Marine Le Pen lors d’un sommet à Madrid avec le parti d’extrême droite espagnol, Vox, en février 2025. (Photo: Vox, via Flickr, Public Domain CC0)
Il faudra veiller à soigneusement cacher ses chevilles pendant cette campagne électorale, car ça ferait mauvais genre : Marine Le Pen se lancera bien dans sa quatrième bataille présidentielle, mais elle sera munie d’un bracelet électronique, un fil à la patte pour rappeler les atteintes graves à la probité dont elle s’est rendue coupable. La députée d’extrême droite a déclaré sa candidature sur le plateau de TF1, quelques heures après sa condamnation pour détournement de fonds publics au préjudice du Parlement européen. Une intervention au cours de laquelle elle a exprimé tout son mépris pour la justice, après avoir martelé, des semaines durant, qu’elle ne ferait pas campagne avec un bracelet électronique.
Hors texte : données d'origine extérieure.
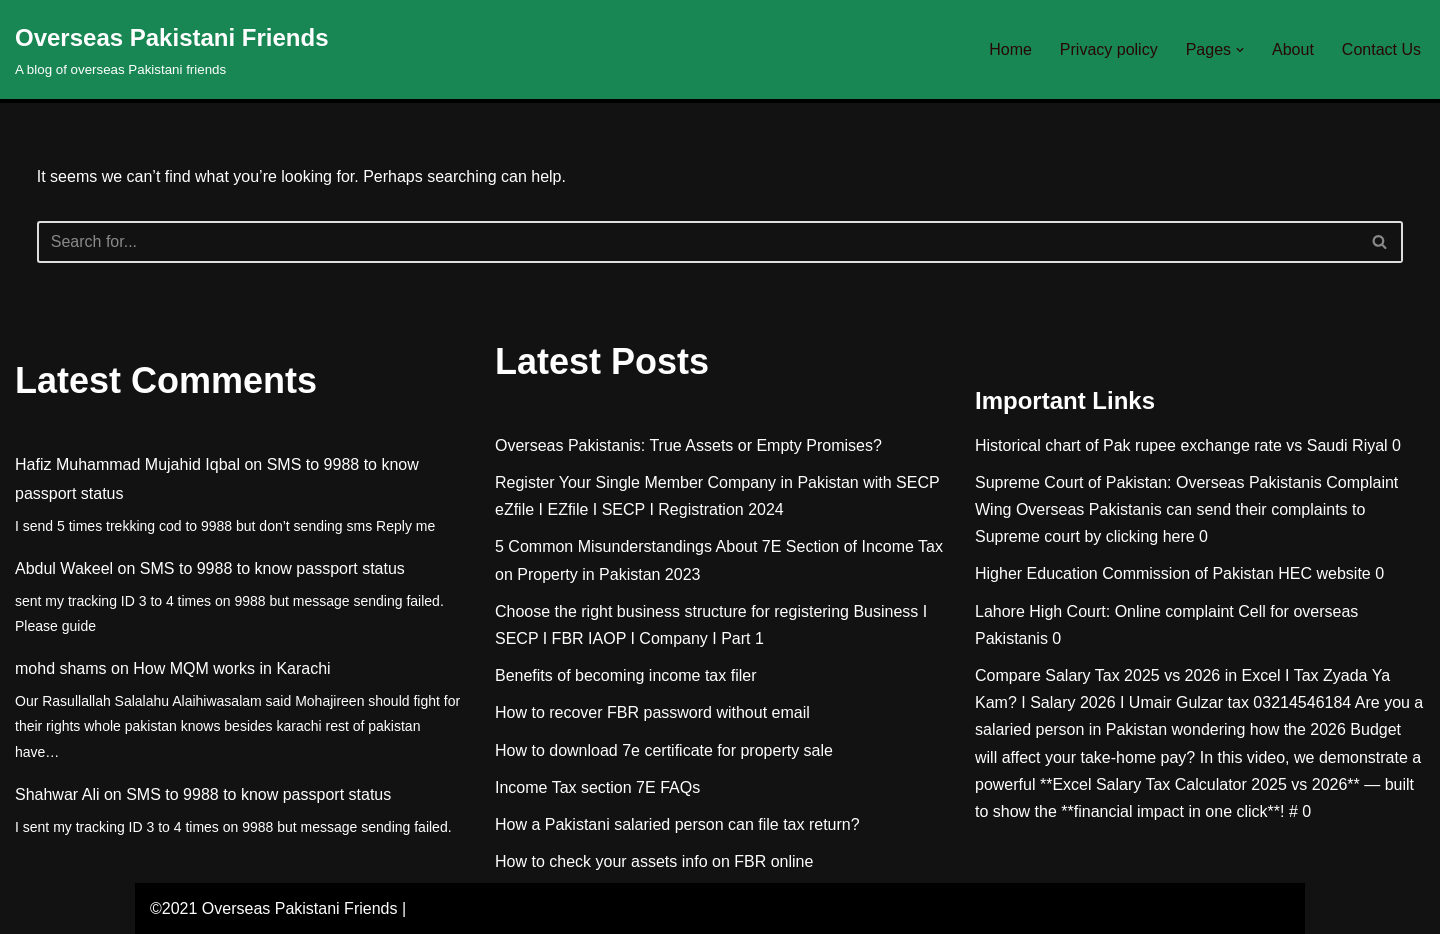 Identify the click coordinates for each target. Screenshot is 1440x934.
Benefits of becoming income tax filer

Dans un arrêt de 341 pages, rendu ce mardi 7 juillet, la cour d’appel de Paris condamne la députée et cheffe de file de l’extrême droite française à trois ans de prison, dont deux ans avec sursis, à 100.000 euros d’amende, et à quarante-cinq mois d’inéligibilité, dont trente mois avec sursis. Cette dernière peine, complémentaire, était la plus attendue, car elle conditionnait la participation de Marine Le Pen à la course présidentielle. En première instance, elle avait écopé de cinq ans d’inéligibilité, ce qui l’écartait du scrutin de 2027. L’exécution provisoire de cette peine avait débuté le 11 mars 2025 et elle a donc déjà accompli les quinze mois d’inéligibilité ferme, infligée en deuxième instance. Dans son arrêt, parfois contradictoire, la Cour d’appel « souligne la gravité des détournements de fonds », tout en prenant en compte « la liberté des candidatures mais aussi la liberté de choix de l’électeur, condition d’expression du suffrage démocratique ». Autrement dit, les magistrats s’en remettent à la fois au RN et à l’électorat pour trancher la question morale de la corruption des élu·es, à laquelle les peines d’inéligibilité étaient pourtant censées apporter une réponse.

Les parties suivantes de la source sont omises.